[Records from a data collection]
****************************************
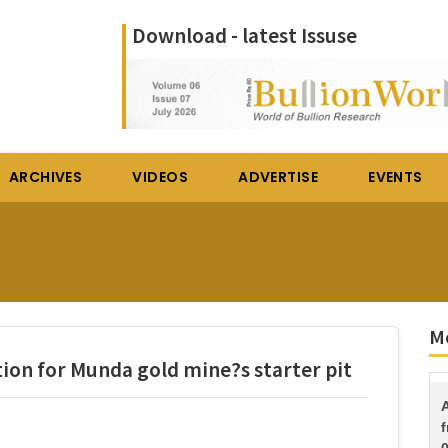
Download - latest Issuse
ARCHIVES
VIDEOS
ADVERTISE
EVENTS
Mo
tion for Munda gold mine?s starter pit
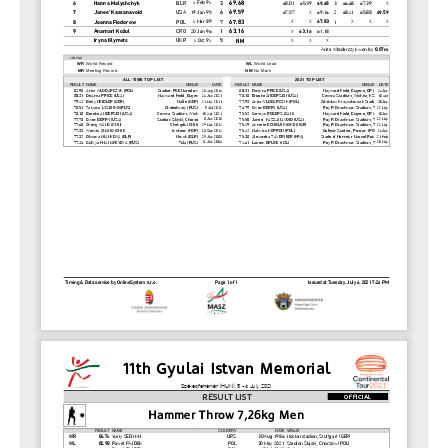
2011
ISTVÁN GYULAI
NEWS
GALLERY
SPONSORS
CONTACT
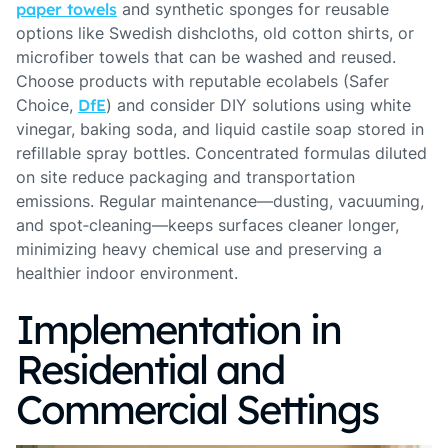
paper towels
and synthetic sponges for reusable
options like Swedish dishcloths, old cotton shirts, or
microfiber towels that can be washed and reused.
Choose products with reputable ecolabels (Safer
Choice,
DfE
) and consider DIY solutions using white
vinegar, baking soda, and liquid castile soap stored in
refillable spray bottles. Concentrated formulas diluted
on site reduce packaging and transportation
emissions. Regular maintenance—dusting, vacuuming,
and spot‑cleaning—keeps surfaces cleaner longer,
minimizing heavy chemical use and preserving a
healthier indoor environment.
Implementation in
Residential and
Commercial Settings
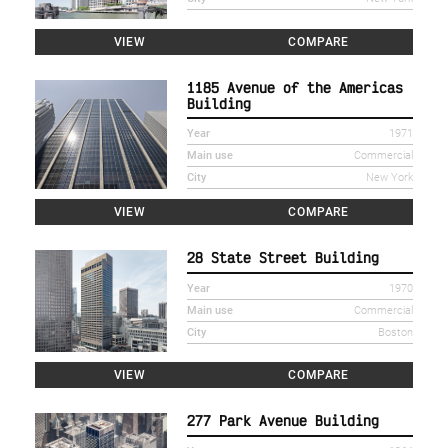
VIEW
COMPARE
1185 Avenue of the Americas
Building
Year
1971
Main use
Commercial
City
New York
VIEW
COMPARE
28 State Street Building
Year
1970
Main use
Commercial
City
Boston
VIEW
COMPARE
277 Park Avenue Building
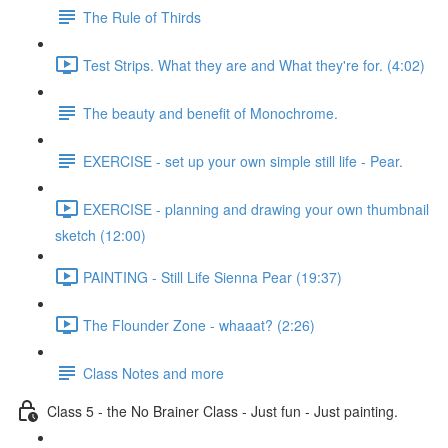
The Rule of Thirds
Test Strips. What they are and What they're for. (4:02)
The beauty and benefit of Monochrome.
EXERCISE - set up your own simple still life - Pear.
EXERCISE - planning and drawing your own thumbnail
sketch (12:00)
PAINTING - Still Life Sienna Pear (19:37)
The Flounder Zone - whaaat? (2:26)
Class Notes and more
Class 5 - the No Brainer Class - Just fun - Just painting.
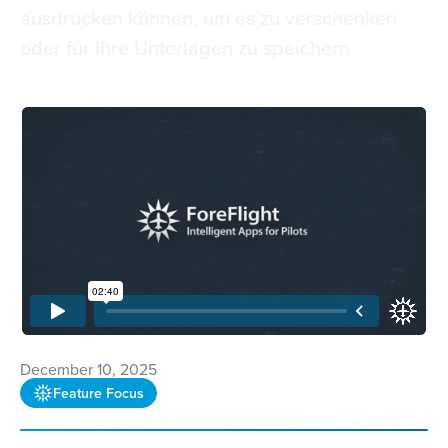
ausdrucken können, um es zu verschenken
oder für Ihre Unterlagen zu speichern
December 10, 2025
Feature Focus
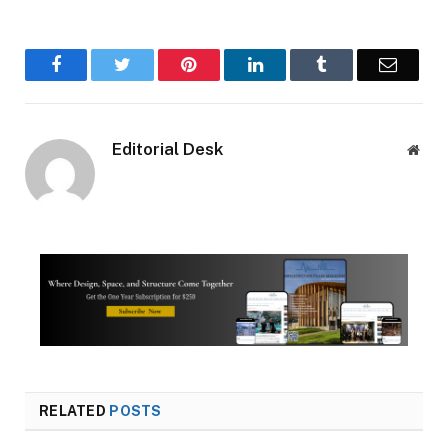
Facebook
Twitter
Pinterest
LinkedIn
Tumblr
Email
Editorial Desk
Webs
RELATED
POSTS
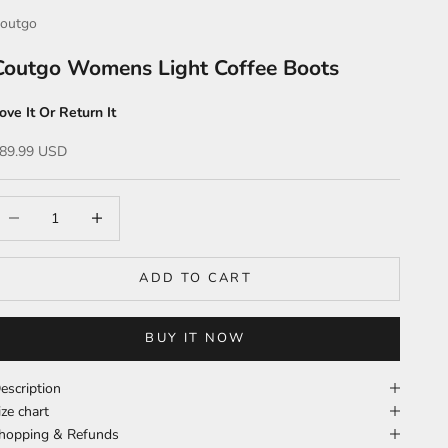
outgo
Coutgo Womens Light Coffee Boots
ove It Or Return It
ale price
89.99 USD
ecrease quantity
Increase quantity
ADD TO CART
BUY IT NOW
escription
ize chart
hopping & Refunds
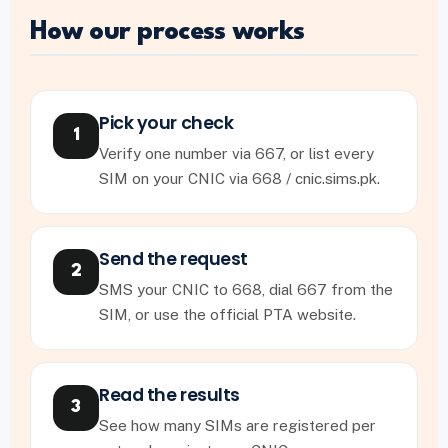
How our process works
Pick your check
1
Verify one number via 667, or list every
SIM on your CNIC via 668 / cnic.sims.pk.
Send the request
2
SMS your CNIC to 668, dial 667 from the
SIM, or use the official PTA website.
Read the results
3
See how many SIMs are registered per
****************************************
- Work task
Lines holding the string "Avenue" must be copied out of the entries above.

- Result for this exercise
1185 Avenue of the Americas
277 Park Avenue Building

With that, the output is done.